11 May 2009
Buyers must use all the powers at their disposal when assessing the danger of suppliers' bankruptcy and deciding what to do if a vendor goes under, delegates at the ISM conference heard.
These include tightening up existing contracts, closer vendor management and "knowing the signs", according to Kenneth Black, director of global sourcing strategy at US cleaning products giant Clorox.
He advised close attention to vendors' financial standing, and suggested checking with suppliers' lenders to gauge credit.

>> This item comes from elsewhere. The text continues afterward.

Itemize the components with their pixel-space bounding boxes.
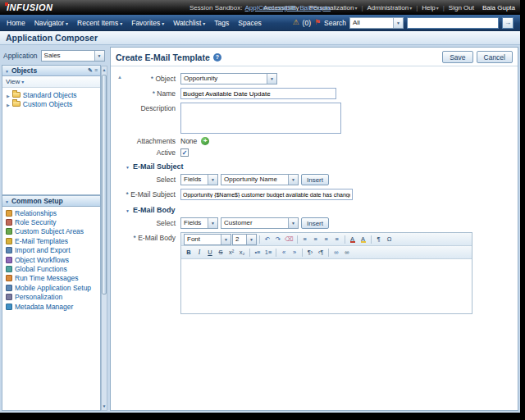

He said that although "you should be aware of a vendor's financial stability when the contract was awarded, quarterly financial reviews and cost modelling to understand the supplier's margins" will also give you a better view of its situation.
He also stressed the importance of "knowing the signs" that a supplier is in trouble - a reduced willingness to invest, quality problems, reduced delivery accuracy, delayed payments, higher employee turnover and outdated facilities.
And he said in extreme circumstances: "If a supplier is vital you could also buy raw materials for them, especially if they are having credit problems, share your expertise with them or even make a loan." Contracts could also include "supply assurance guarantees that ensure your [consignments] are the last ones to be cut off if the company is in trouble".
And, should the worst happen and the supplier go out of business, inclusion of a "joint development agreement" will ensure you have access to the intellectual property you have invested in so that "when the supplier goes bankrupt the IP doesn't go with it".